> [Exercise brief]
Look below for the line that contains "stagiaire disposant du" and the line that contains "Krimi & Spænding • 2 sæsoner", then restate both of them and every line in between, exactly. No picture goes in the copy.

Top of Task inputs

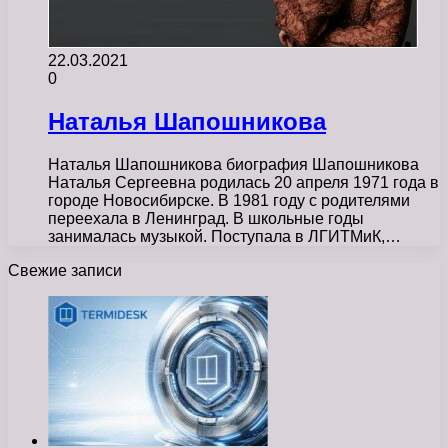
22.03.2021
0
Наталья Шапошникова
Наталья Шапошникова биография Шапошникова
Наталья Сергеевна родилась 20 апреля 1971 года в
городе Новосибирске. В 1981 году с родителями
переехала в Ленинград. В школьные годы
занималась музыкой. Поступала в ЛГИТМиК,…
Свежие записи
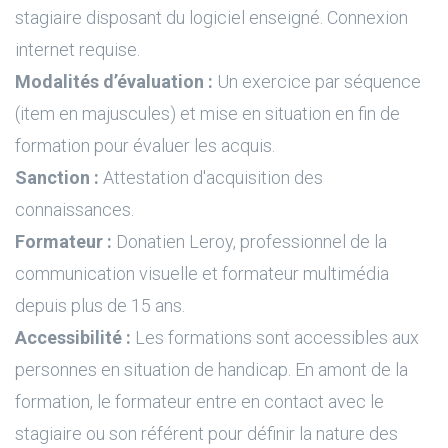
stagiaire disposant du logiciel enseigné. Connexion
internet requise.
Modalités d’évaluation :
Un exercice par séquence
(item en majuscules) et mise en situation en fin de
formation pour évaluer les acquis.
Sanction :
Attestation d'acquisition des
connaissances.
Formateur :
Donatien Leroy, professionnel de la
communication visuelle et formateur multimédia
depuis plus de 15 ans.
Accessibilité :
Les formations sont accessibles aux
personnes en situation de handicap. En amont de la
formation, le formateur entre en contact avec le
stagiaire ou son référent pour définir la nature des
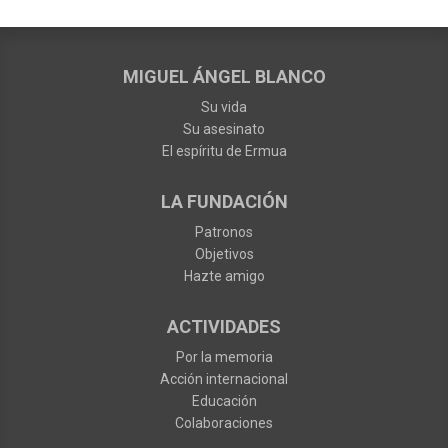
MIGUEL ÁNGEL BLANCO
Su vida
Su asesinato
El espíritu de Ermua
LA FUNDACIÓN
Patronos
Objetivos
Hazte amigo
ACTIVIDADES
Por la memoria
Acción internacional
Educación
Colaboraciones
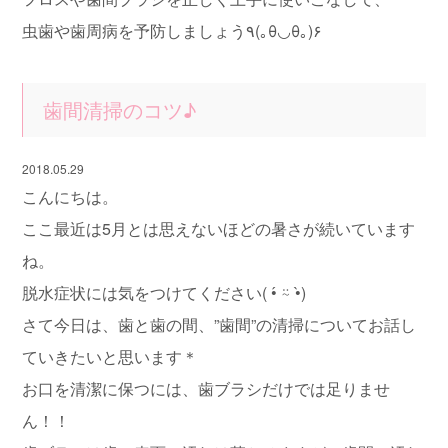
虫歯や歯周病を予防しましょう٩(｡θ◡θ｡)۶
歯間清掃のコツ♪
2018.05.29
こんにちは。
ここ最近は5月とは思えないほどの暑さが続いています
ね。
脱水症状には気をつけてください( •́ ⍨ •̀)
さて今日は、歯と歯の間、”歯間”の清掃についてお話し
ていきたいと思います＊
お口を清潔に保つには、歯ブラシだけでは足りませ
ん！！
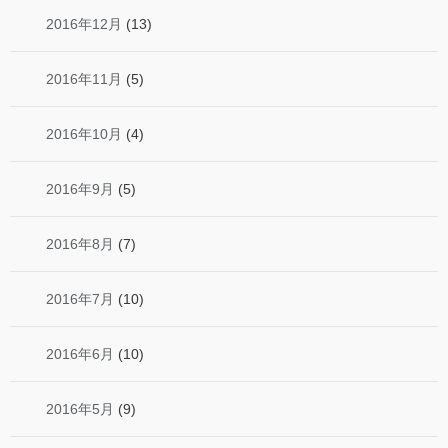
2016年12月
(13)
2016年11月
(5)
2016年10月
(4)
2016年9月
(5)
2016年8月
(7)
2016年7月
(10)
2016年6月
(10)
2016年5月
(9)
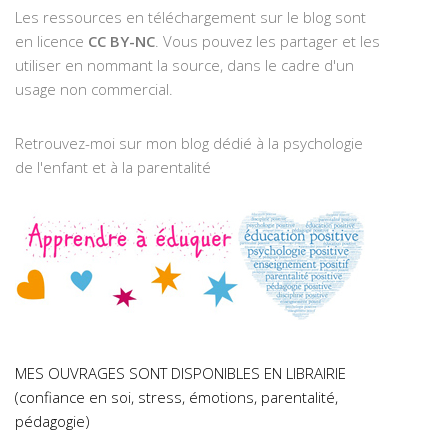
Les ressources en téléchargement sur le blog sont
en licence
CC BY-NC
. Vous pouvez les partager et les
utiliser en nommant la source, dans le cadre d'un
usage non commercial.
Retrouvez-moi sur mon blog dédié à la psychologie
de l'enfant et à la parentalité
MES OUVRAGES SONT DISPONIBLES EN LIBRAIRIE
(confiance en soi, stress, émotions, parentalité,
pédagogie)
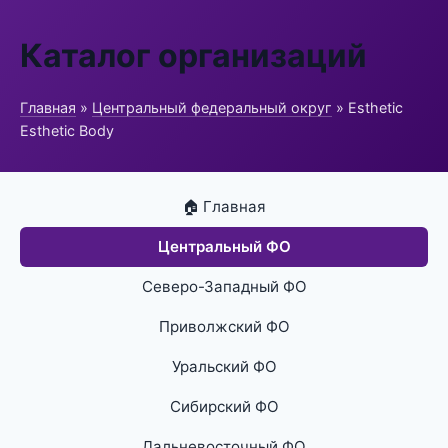
Каталог организаций
Главная
»
Центральный федеральный округ
» Esthetic
Esthetic Body
🏠 Главная
Центральный ФО
Северо-Западный ФО
Приволжский ФО
Уральский ФО
Сибирский ФО
Дальневосточный ФО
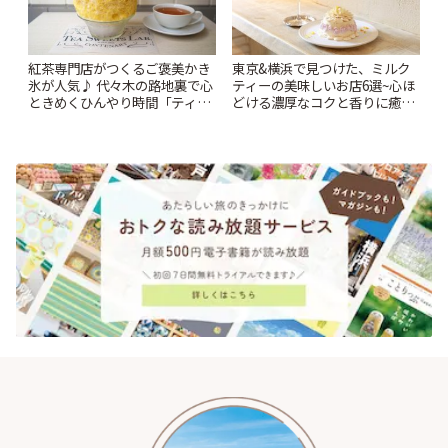
紅茶専門店がつくるご褒美かき
東京&横浜で見つけた、ミルク
氷が人気♪ 代々木の路地裏で心
ティーの美味しいお店6選~心ほ
ときめくひんやり時間「ティー
どける濃厚なコクと香りに癒や
スイーツ ラボ コンテナート」 |
されるティータイム~ | ことりっ
ことりっぷ
ぷ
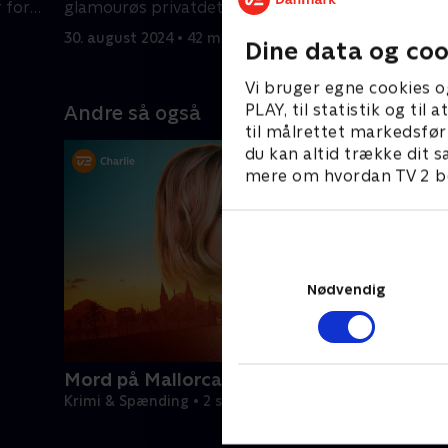
 for
glamourøs privatdetektiv er opsat på
forhesket
at opklare sagen før Alexa.
overnaturl
30. august 2024 • 42 min
6. septemb
Dine data og coo
Vi bruger egne cookies o
PLAY, til statistik og ti
Andre så også
til målrettet markedsfør
du kan altid trække dit s
mere om hvordan TV 2 be
Nødvendig
Mord på Mallorca
Krimi & Spænding • 2 sæsoner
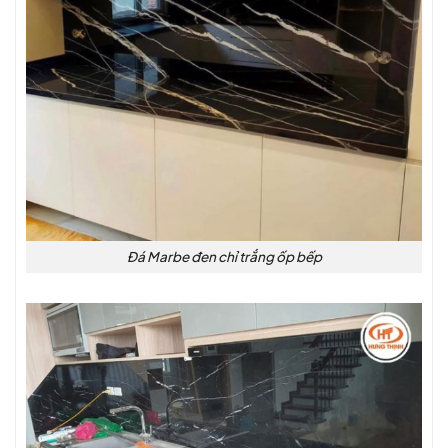
Đá Marbe đen chỉ trắng ốp bếp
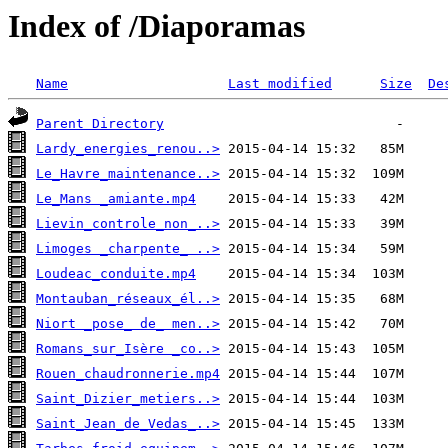
Index of /Diaporamas
Name
Last modified
Size
De
Parent Directory
Lardy_energies_renou..>
Le_Havre_maintenance..>
Le_Mans _amiante.mp4
Lievin_controle_non_..>
Limoges _charpente_ ..>
Loudeac_conduite.mp4
Montauban_réseaux_él..>
Niort _pose_ de_ men..>
Romans_sur_Isère _co..>
Rouen_chaudronnerie.mp4
Saint_Dizier_metiers..>
Saint_Jean_de_Vedas_..>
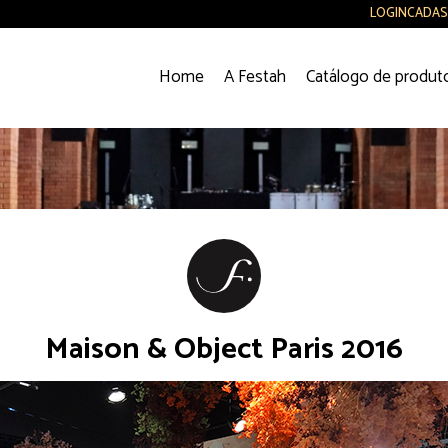
LOGIN
CADAS
Home
A Festah
Catálogo de produt
Maison & Object Paris 2016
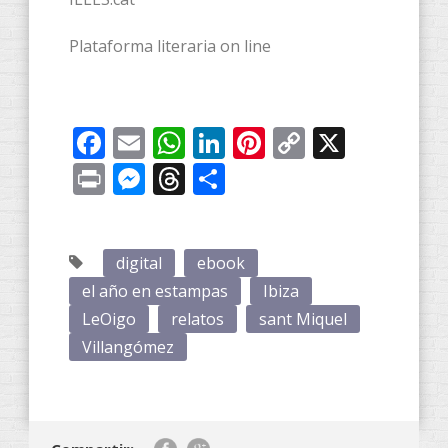
Plataforma literaria on line
Facebook
Email
WhatsApp
LinkedIn
Pinterest
Copy
X
Link
Print
Messenger
Threads
Compartir
digital
ebook
el año en estampas
Ibiza
LeOigo
relatos
sant Miquel
Villangómez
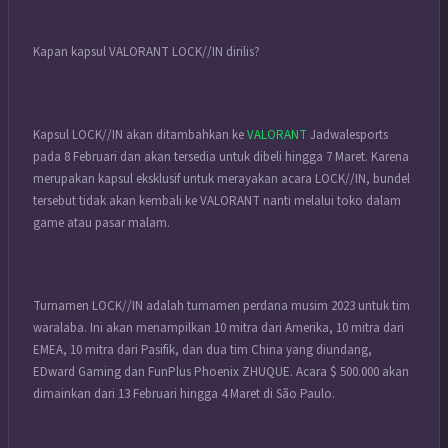
Kapan kapsul VALORANT LOCK//IN dirilis?
Kapsul LOCK//IN akan ditambahkan ke
VALORANT
Jadwalesports
pada 8 Februari dan akan tersedia untuk dibeli hingga 7 Maret. Karena
merupakan kapsul eksklusif untuk merayakan acara LOCK//IN, bundel
tersebut tidak akan kembali ke VALORANT nanti melalui toko dalam
game atau pasar malam.
Turnamen LOCK//IN adalah turnamen perdana musim 2023 untuk tim
waralaba. Ini akan menampilkan 10 mitra dari Amerika, 10 mitra dari
EMEA, 10 mitra dari Pasifik, dan dua tim China yang diundang,
EDward Gaming dan FunPlus Phoenix ZHUQUE. Acara $ 500.000 akan
dimainkan dari 13 Februari hingga 4 Maret di São Paulo.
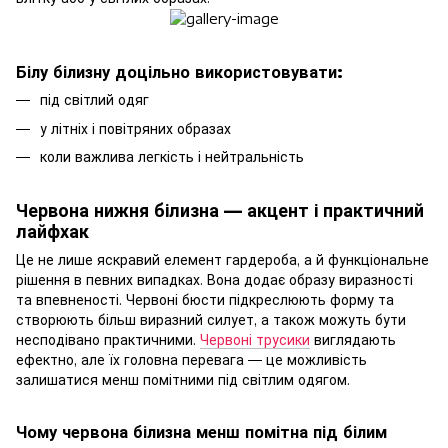
Білу білизну доцільно використовувати:
під світлий одяг
у літніх і повітряних образах
коли важлива легкість і нейтральність
Червона нижня білизна — акцент і практичний
лайфхак
Це не лише яскравий елемент гардероба, а й функціональне
рішення в певних випадках. Вона додає образу виразності
та впевненості. Червоні бюсти підкреслюють форму та
створюють більш виразний силует, а також можуть бути
несподівано практичними.
Червоні трусики
виглядають
ефектно, але їх головна перевага — це можливість
залишатися менш помітними під світлим одягом.
Чому червона білизна менш помітна під білим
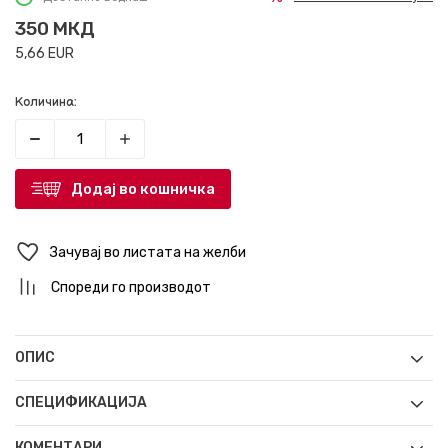
350
МКД
5,66
EUR
Количина:
Додај во кошничка
Зачувај во листата на желби
Спореди го производот
ОПИС
СПЕЦИФИКАЦИЈА
КОМЕНТАРИ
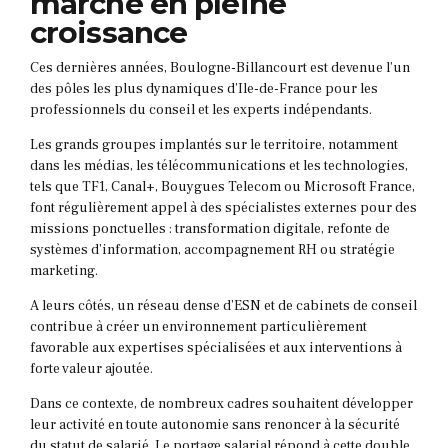
marché en pleine
croissance
Ces dernières années, Boulogne-Billancourt est devenue l’un
des pôles les plus dynamiques d’Ile-de-France pour les
professionnels du conseil et les experts indépendants.
Les grands groupes implantés sur le territoire, notamment
dans les médias, les télécommunications et les technologies,
tels que TF1, Canal+, Bouygues Telecom ou Microsoft France,
font régulièrement appel à des spécialistes externes pour des
missions ponctuelles : transformation digitale, refonte de
systèmes d’information, accompagnement RH ou stratégie
marketing.
A leurs côtés, un réseau dense d’ESN et de cabinets de conseil
contribue à créer un environnement particulièrement
favorable aux expertises spécialisées et aux interventions à
forte valeur ajoutée.
Dans ce contexte, de nombreux cadres souhaitent développer
leur activité en toute autonomie sans renoncer à la sécurité
du statut de salarié. Le portage salarial répond à cette double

Bottom of Task inputs

> [Task solution]
stagiaire disposant du logiciel enseigné. Connexion
internet requise.
Modalités d’évaluation :
Un exercice par séquence
(item en majuscules) et mise en situation en fin de
formation pour évaluer les acquis.
Sanction :
Attestation d'acquisition des
connaissances.
Formateur :
Donatien Leroy, professionnel de la
communication visuelle et formateur multimédia
depuis plus de 15 ans.
Accessibilité :
Les formations sont accessibles aux
personnes en situation de handicap. En amont de la
formation, le formateur entre en contact avec le
stagiaire ou son référent pour définir la nature des
MIGUEL ÁNGEL BLANCO
Su vida
Su asesinato
El espíritu de Ermua
LA FUNDACIÓN
Patronos
Objetivos
Hazte amigo
ACTIVIDADES
Por la memoria
Acción internacional
Educación
Colaboraciones
虫歯や歯周病を予防しましょう٩(｡θ◡θ｡)۶
歯間清掃のコツ♪
2018.05.29
こんにちは。
ここ最近は5月とは思えないほどの暑さが続いています
ね。
脱水症状には気をつけてください( •́ ⍨ •̀)
さて今日は、歯と歯の間、”歯間”の清掃についてお話し
ていきたいと思います＊
お口を清潔に保つには、歯ブラシだけでは足りませ
ん！！
2016年12月
(13)
2016年11月
(5)
2016年10月
(4)
2016年9月
(5)
2016年8月
(7)
2016年7月
(10)
2016年6月
(10)
2016年5月
(9)
Les ressources en téléchargement sur le blog sont
en licence
CC BY-NC
. Vous pouvez les partager et les
utiliser en nommant la source, dans le cadre d'un
usage non commercial.
Retrouvez-moi sur mon blog dédié à la psychologie
de l'enfant et à la parentalité
MES OUVRAGES SONT DISPONIBLES EN LIBRAIRIE
(confiance en soi, stress, émotions, parentalité,
pédagogie)
Каталог организаций
Главная
»
Центральный федеральный округ
» Esthetic
Esthetic Body
🏠 Главная
Центральный ФО
Северо-Западный ФО
Приволжский ФО
Уральский ФО
Сибирский ФО
Дальневосточный ФО
紅茶専門店がつくるご褒美かき
東京&横浜で見つけた、ミルク
氷が人気♪ 代々木の路地裏で心
ティーの美味しいお店6選~心ほ
ときめくひんやり時間「ティー
どける濃厚なコクと香りに癒や
スイーツ ラボ コンテナート」 |
されるティータイム~ | ことりっ
ことりっぷ
ぷ
 for
glamourøs privatdetektiv er opsat på
forhesket
at opklare sagen før Alexa.
overnaturl
30. august 2024 • 42 min
6. septemb
Dine data og coo
Vi bruger egne cookies o
PLAY, til statistik og ti
Andre så også
til målrettet markedsfør
du kan altid trække dit s
mere om hvordan TV 2 be
Nødvendig
Mord på Mallorca
Krimi & Spænding • 2 sæsoner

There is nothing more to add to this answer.